__WHAT YOU HAVE TO DO__. The expected answer comprises all lines from the entries that contain the string "pois".

___ INPUT RECORDS

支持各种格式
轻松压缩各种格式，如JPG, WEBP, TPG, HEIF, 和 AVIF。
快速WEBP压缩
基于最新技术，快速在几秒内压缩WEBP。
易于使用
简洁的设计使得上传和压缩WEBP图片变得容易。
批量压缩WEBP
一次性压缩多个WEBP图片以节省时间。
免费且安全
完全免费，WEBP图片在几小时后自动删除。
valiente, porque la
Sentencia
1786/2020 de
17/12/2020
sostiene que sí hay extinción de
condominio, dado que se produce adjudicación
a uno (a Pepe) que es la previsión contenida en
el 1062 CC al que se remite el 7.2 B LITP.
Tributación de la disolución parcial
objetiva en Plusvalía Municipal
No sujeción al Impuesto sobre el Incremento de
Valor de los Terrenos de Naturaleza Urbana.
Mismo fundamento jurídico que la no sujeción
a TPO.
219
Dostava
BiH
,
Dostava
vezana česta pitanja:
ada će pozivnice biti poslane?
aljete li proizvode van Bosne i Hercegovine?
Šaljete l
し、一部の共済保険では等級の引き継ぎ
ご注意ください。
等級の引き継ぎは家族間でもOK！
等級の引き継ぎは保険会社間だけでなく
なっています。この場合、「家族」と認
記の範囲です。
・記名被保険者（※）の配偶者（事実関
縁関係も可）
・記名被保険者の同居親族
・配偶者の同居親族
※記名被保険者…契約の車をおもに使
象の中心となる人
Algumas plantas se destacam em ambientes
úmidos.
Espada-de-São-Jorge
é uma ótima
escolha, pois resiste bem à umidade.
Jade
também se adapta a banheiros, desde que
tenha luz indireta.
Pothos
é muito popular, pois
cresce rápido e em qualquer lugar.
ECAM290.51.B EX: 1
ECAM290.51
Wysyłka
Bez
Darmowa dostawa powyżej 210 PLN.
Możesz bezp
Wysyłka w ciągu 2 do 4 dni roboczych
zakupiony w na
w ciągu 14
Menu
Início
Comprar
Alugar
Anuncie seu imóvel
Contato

______

__REPLY__.
escolha, pois resiste bem à umidade.
é muito popular, pois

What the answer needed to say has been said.